La seconda vita di Ibm

InUncategorized su 19 ottobre , 2006 a 7:27 pm

Sì, lo so, il titolo non è molto fantasioso. Ma a quest’ora, e con 5 ore di treno Genova-Roma sulle spalle, le mie meningi non sono molto brillanti. Comunque sia, pare che anche Ibm si diverta a giocare con Second Life, l’ormai sempre più popolare mondo virtuale, dove qualcuno ha deciso di fare del business e l’agenzia di stampa Reuters ha recentemente aperto una filiale. Sembra infatti che Big Blue abbia già cominciato a tenere dei meeting aziendali in questo universo alternativo. Così, giusto per saggiare le potenzialità dell’ambiente.

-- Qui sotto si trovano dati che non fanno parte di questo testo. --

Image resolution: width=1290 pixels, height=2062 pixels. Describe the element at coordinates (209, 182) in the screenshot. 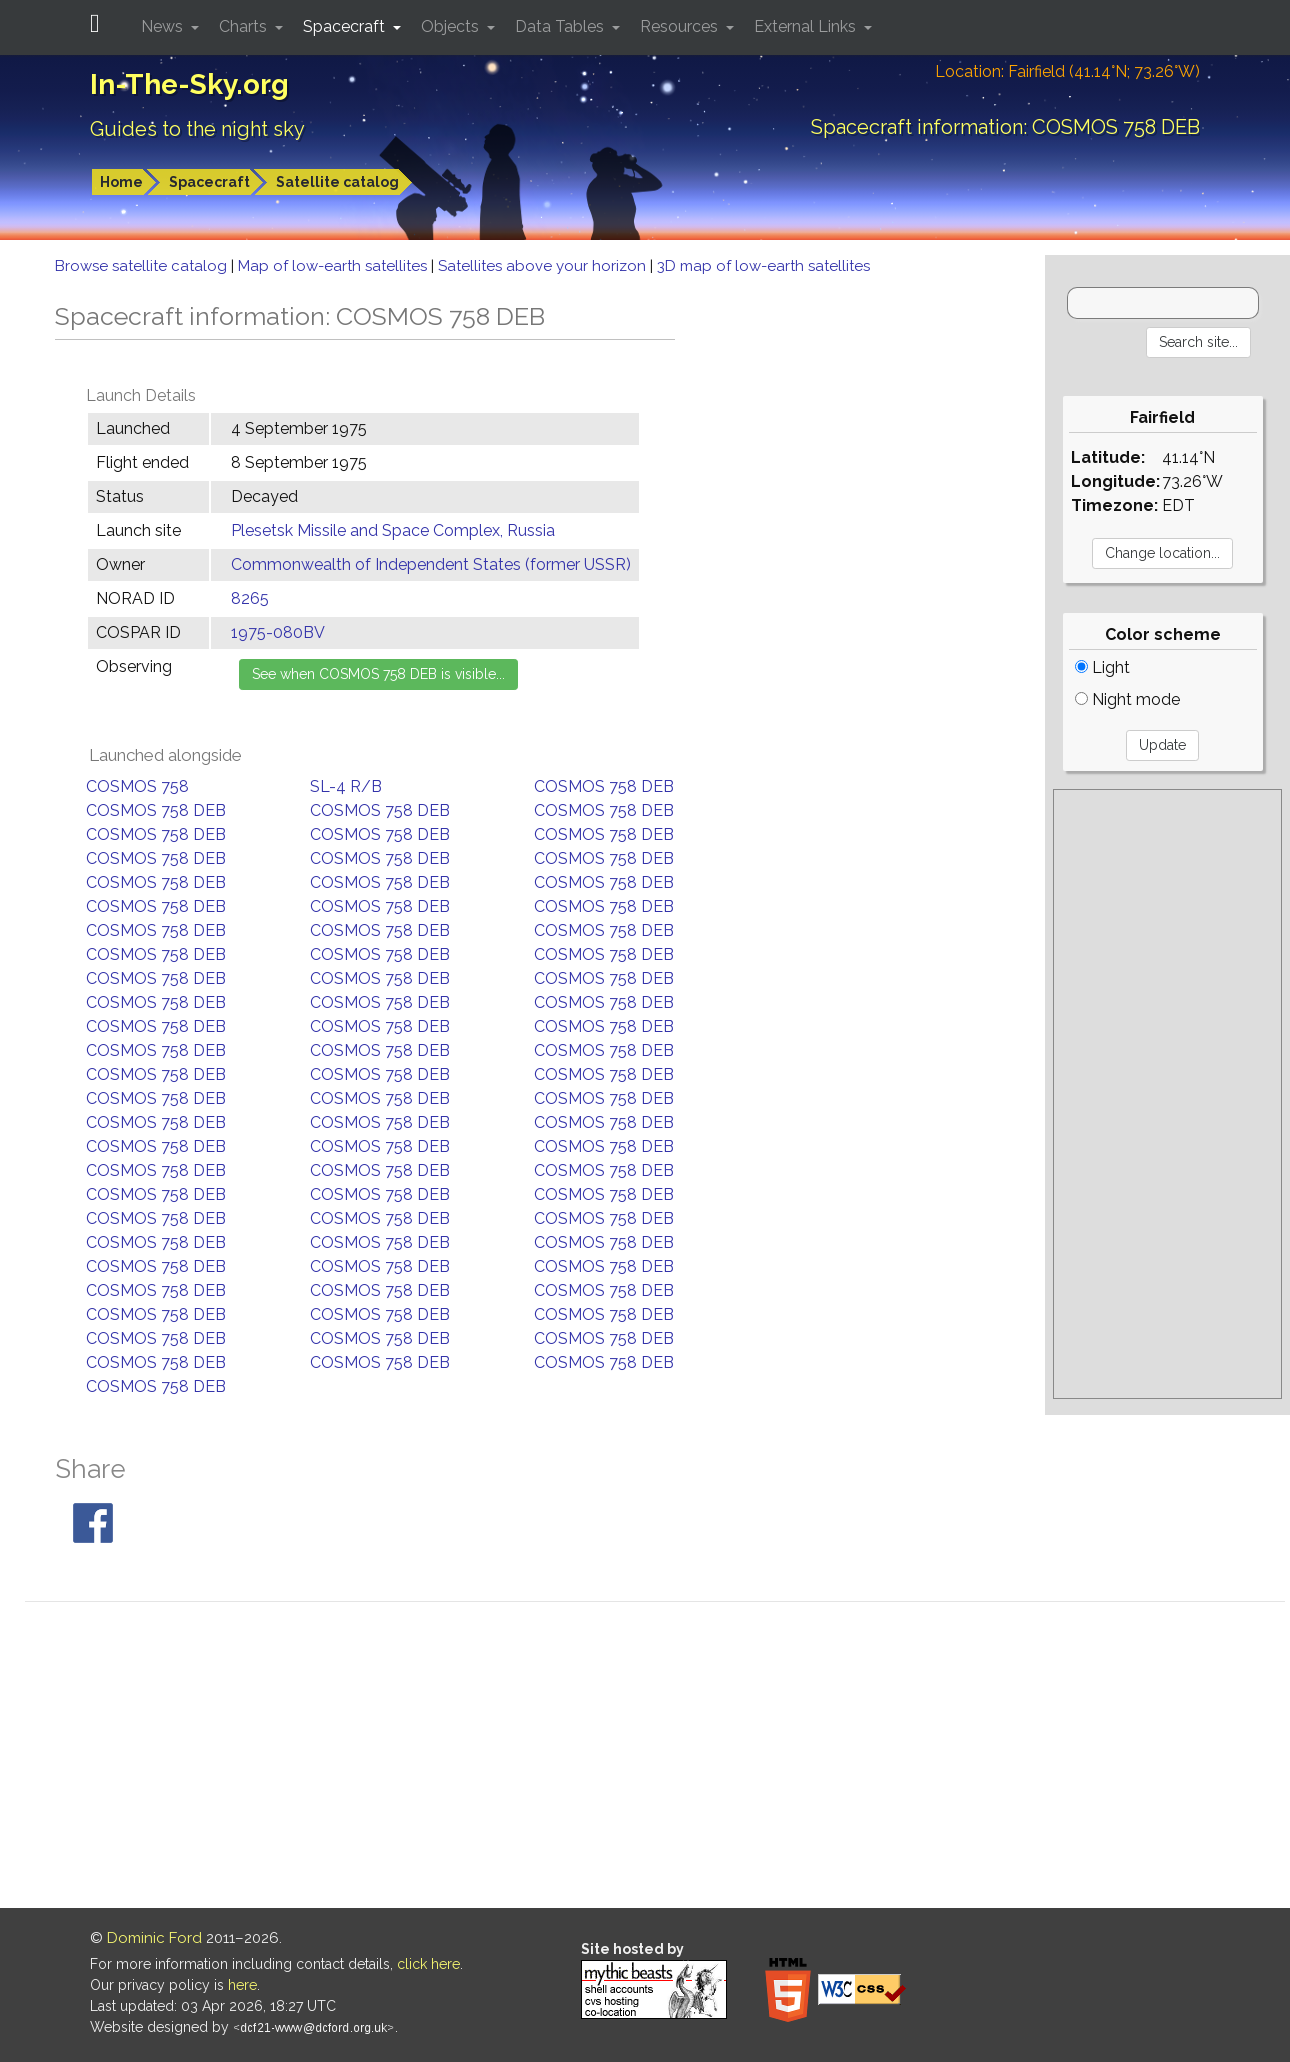

I see `Spacecraft` at that location.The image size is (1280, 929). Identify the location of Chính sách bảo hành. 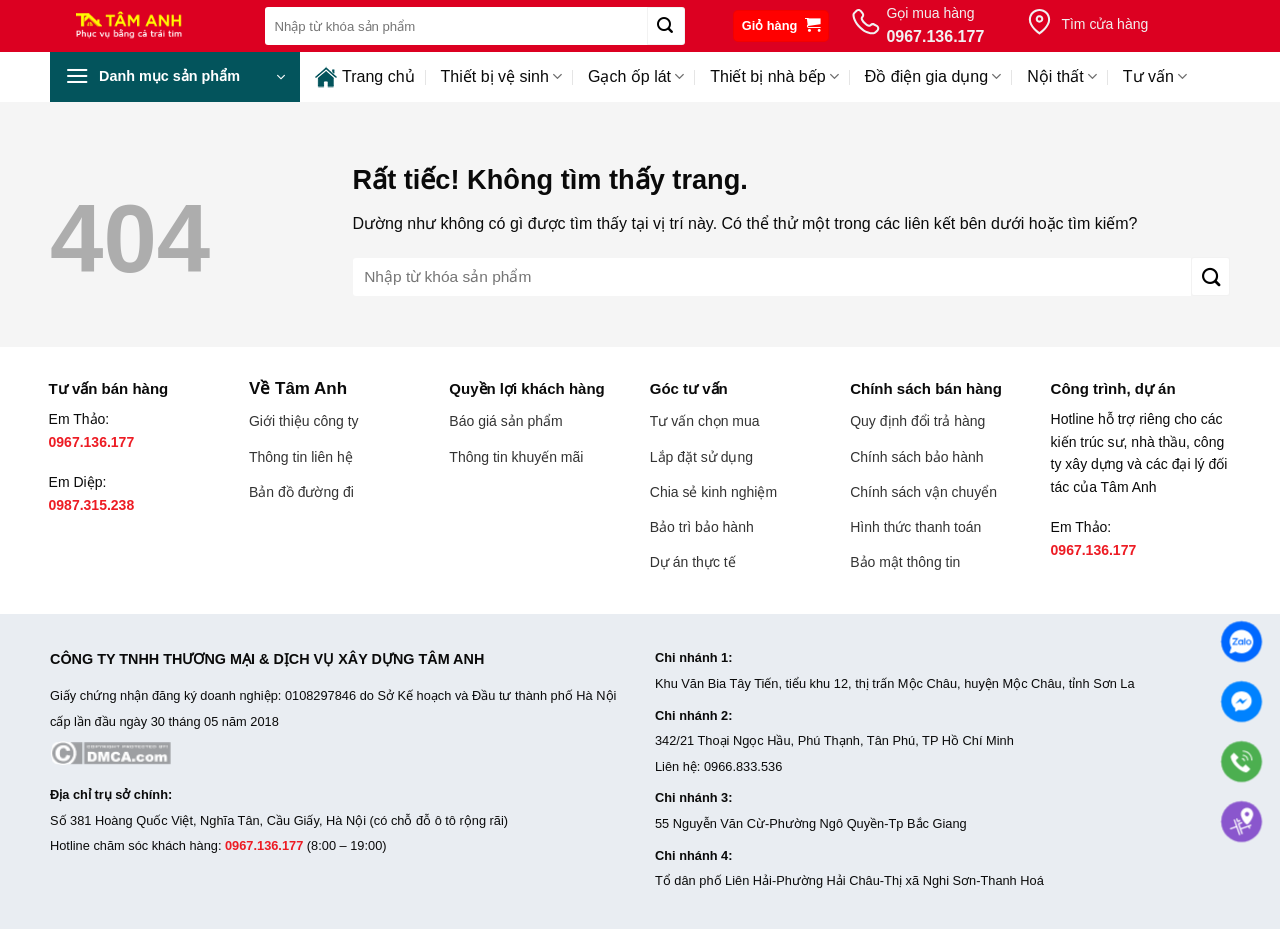
(916, 457). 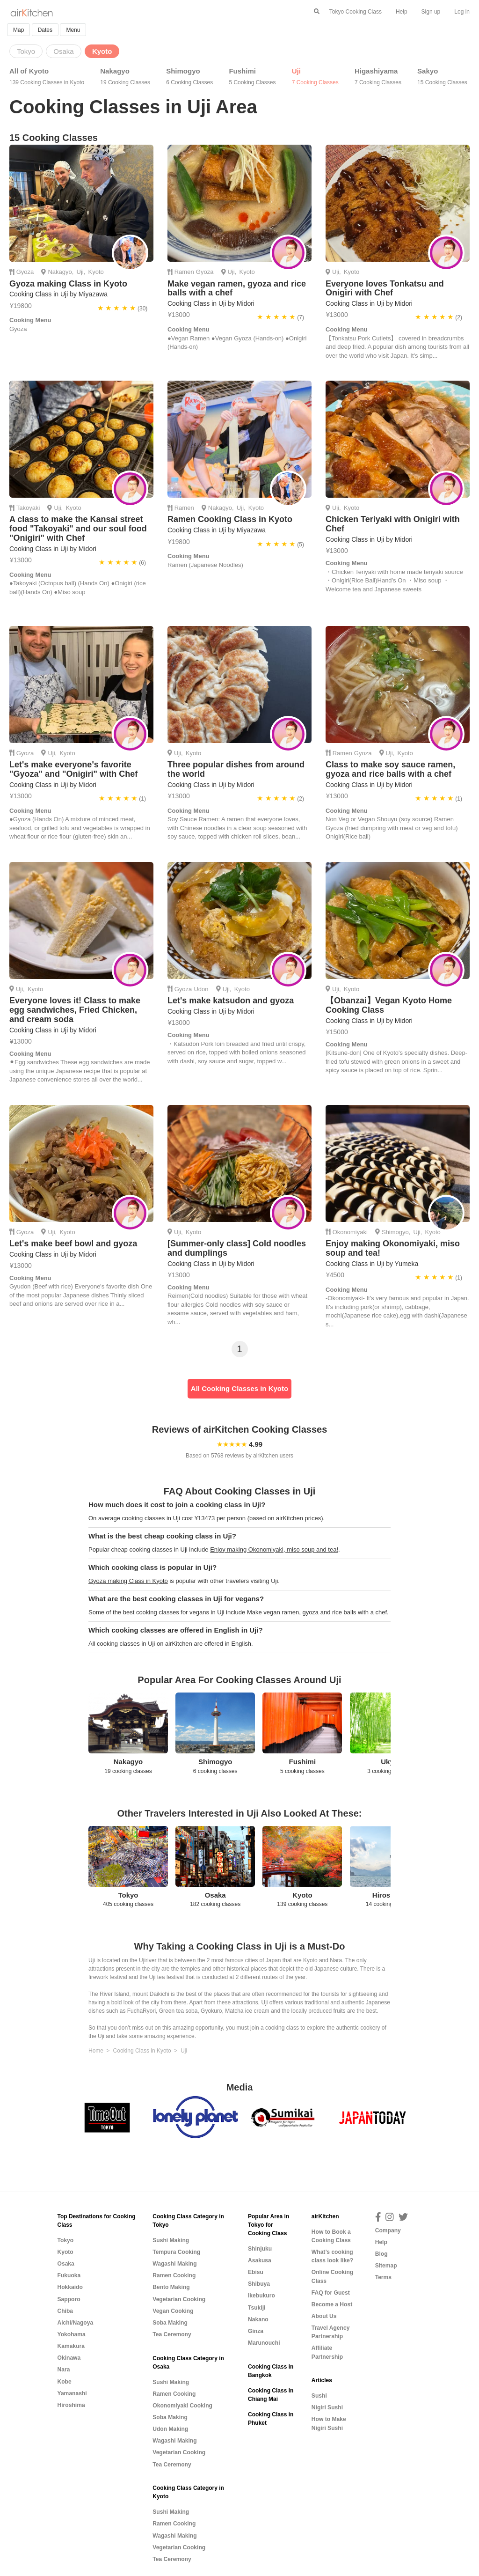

L’impulso alla sperimentazione verrebbe dall’alto. Irving Wladawsky-Berger, vice president strategie tecniche e innovazione, ha scritto al proposito sul suo blog: “Abbiamo la sensazione che questo avrà un forte impatto sul business, la società e le nostre vite personali, anche se nessuno di noi può prevedere quale sarà questo impatto”.

Nel frattempo, appunto, vale la pena di giocare con lo strumento e vedere cosa succede.

Prima di loro, come mi ha segnalato da tempo Paolo Subioli, in Italia è attiva in questo campo la società Sci Group, distributore per il nostro Paese  della piattaforma MondiAttivi, che offre anche a clienti business per “supporto alla clientela (CRM), presentazioni interattive di prodotti e servizi, formazione on-line ed altri tipi di iniziative di e-learning“.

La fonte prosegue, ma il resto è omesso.